Specs & Details
BFGoodrich g-Force R1-S
Type DOT track and competition tire
Sizes from 205/50ZR15 to 335/30ZR18
UTQG 40 B A
- Uses an enhanced competition tread compound molded into a symmetric, nondirectional, semislick tread design with 1⁄8 inch of tread depth
- S compound offers more ultimate dry grip, comes up to temperature quicker and provides more grip in cooler ambient temperatures on tracks that are easier on tires (compared with the standard g-Force R1)
- Wears quicker than the standard g-Force R1 tire and is not as well suited to extremely hot days
- Should not be mixed with the standard R1
David Pratte, Columnist and Contributor
Toronto Motorsports Park, Kohler, Ontario, Canada
82 degrees F, sunny and dry
It’s no secret I’m a huge fan of the standard BFGoodrich g-Force R1, having spent many hours racing on them in a wide range of conditions during three different 25 Hours of Thunderhill endurance races. I even wrote a glowing review of the R1 for this illustrious magazine, extolling its virtues as an endurance racing tire, but noted that it wasn’t really suited to time attack or autocross racing because the compound takes quite a while to heat up.
I guess someone at BFG was listening, because the new R1-S (where the S stands for Sprint but could just as easily mean Soft compound) is designed specifically with sprint racing, time attack, and autocross use in mind. As Karl Koenigstein, BFG Motorsports technical team leader, explained, the standard R1 and R1-S use the same construction, the only difference being the softer compound used on the S tire.
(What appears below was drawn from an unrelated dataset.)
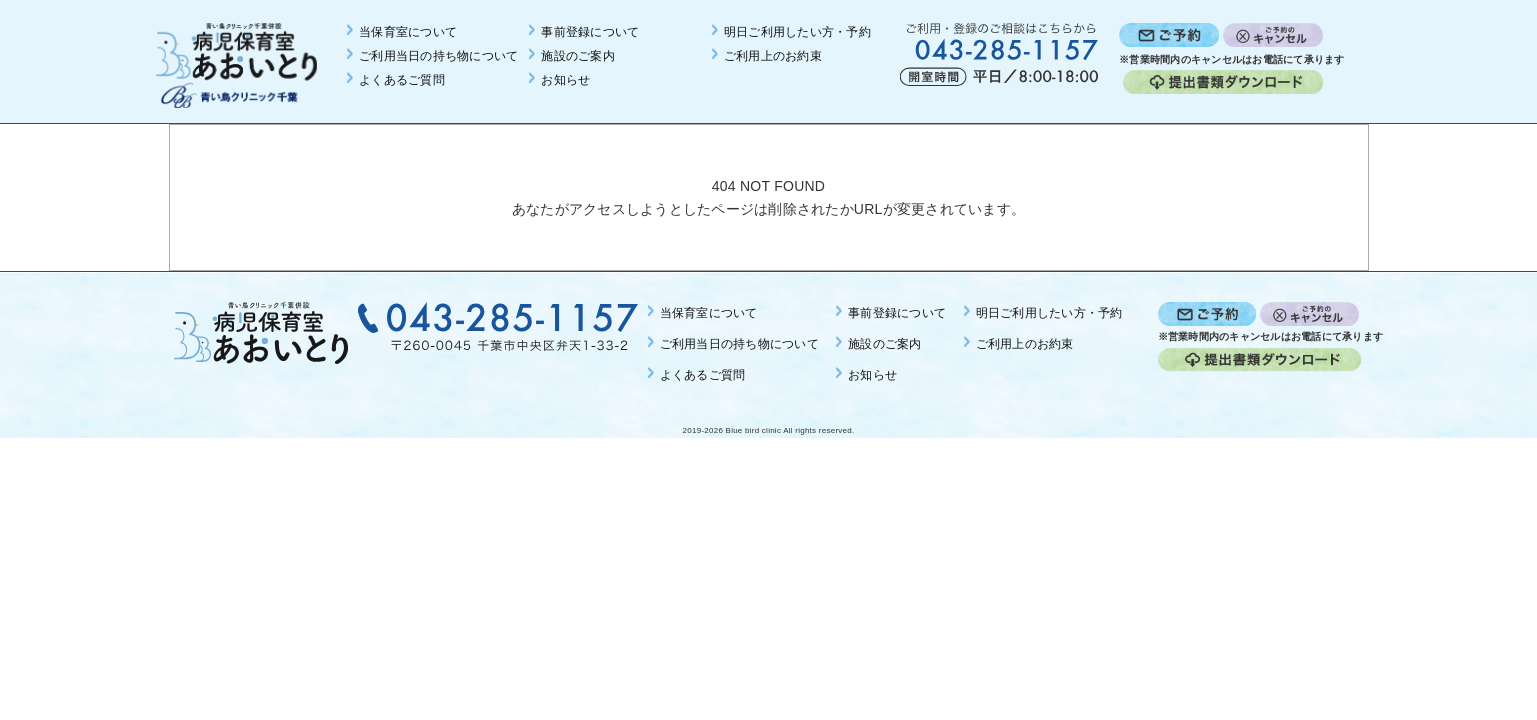  Describe the element at coordinates (797, 32) in the screenshot. I see `明日ご利用したい方・予約` at that location.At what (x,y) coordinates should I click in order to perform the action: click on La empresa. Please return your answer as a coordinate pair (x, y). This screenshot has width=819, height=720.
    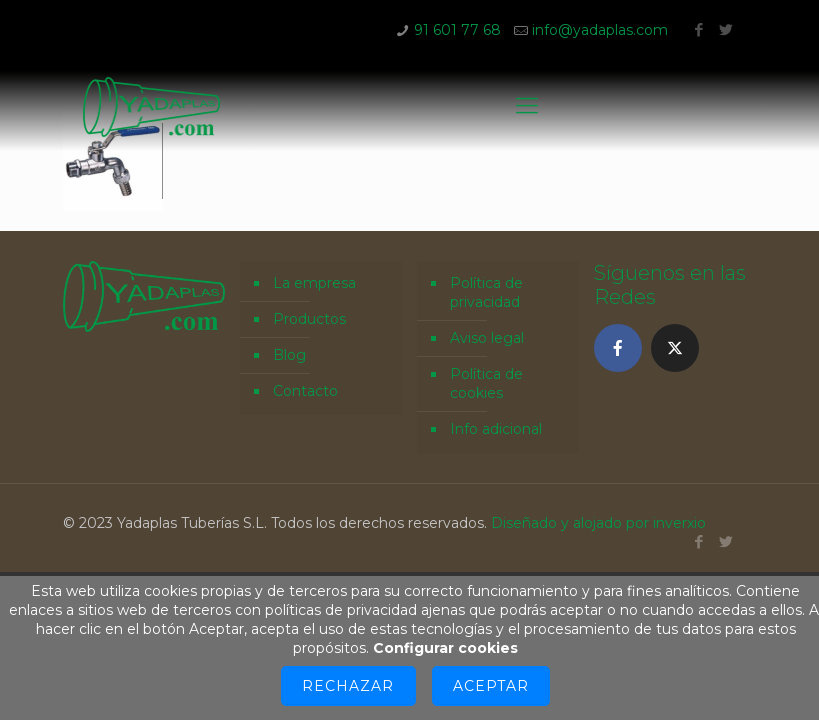
    Looking at the image, I should click on (314, 283).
During testing on Project RX-8, I was immediately impressed by the slick-like grip levels. I didn’t have to so much as touch the dampers or chase performance with obsessive monitoring of tire temp and pressures; these things just gripped like gangbusters from the first corner.
As our Driftbox data acquisition system showed, the RX-8 was now four seconds a lap faster than it had ever been before. As you can see from the data overlay of the R1-S (blue speed line, green lateral g line) versus the Bridgestone RE-11 street tires (black speed line, red lateral g line), the RX-8 was faster everywhere and pulling some huge cornering g’s on these super sticky BFGs.
One of the characteristics of the standard R1 I found a bit tricky was how peaky it is, meaning once you go past the peak of its grip curve, you lose traction quite quickly. The R1-S tires, however, break away much more gradually, making them friendlier to drive at (and a bit beyond) their limit.
According to Karl at BFG, this assessment coincides with feedback they’ve been getting from other drivers, who’ve also reported that the R1-S has a broader grip peak than the standard R1.
What I can’t say is how long the R1-S will last or how many heat cycles it can take before lap times start to drop off, since I only got a couple of five-lap sessions in on them before the sun set. But there was no sign of the compound overheating after five laps—in fact, my fastest lap was my last lap, most likely because I was starting to drive closer to the tire’s incredibly high grip limit. That said, Karl did share that on heavy cars and abrasive surfaces (and heavy-handed drivers), the R1-S might be a one-race tire, at least on some corners of the car. But on car/driver combos that are easier on tires, they can certainly last multiple sessions or race days before the tire’s performance starts to drop off.
Based on this initial test, it would certainly appear that the BFGoodrich g-Force R1-S is a very serious competitor of other soft-compound DOT race tires such as Hoosier A6s and Hankook Z214 C70/90s.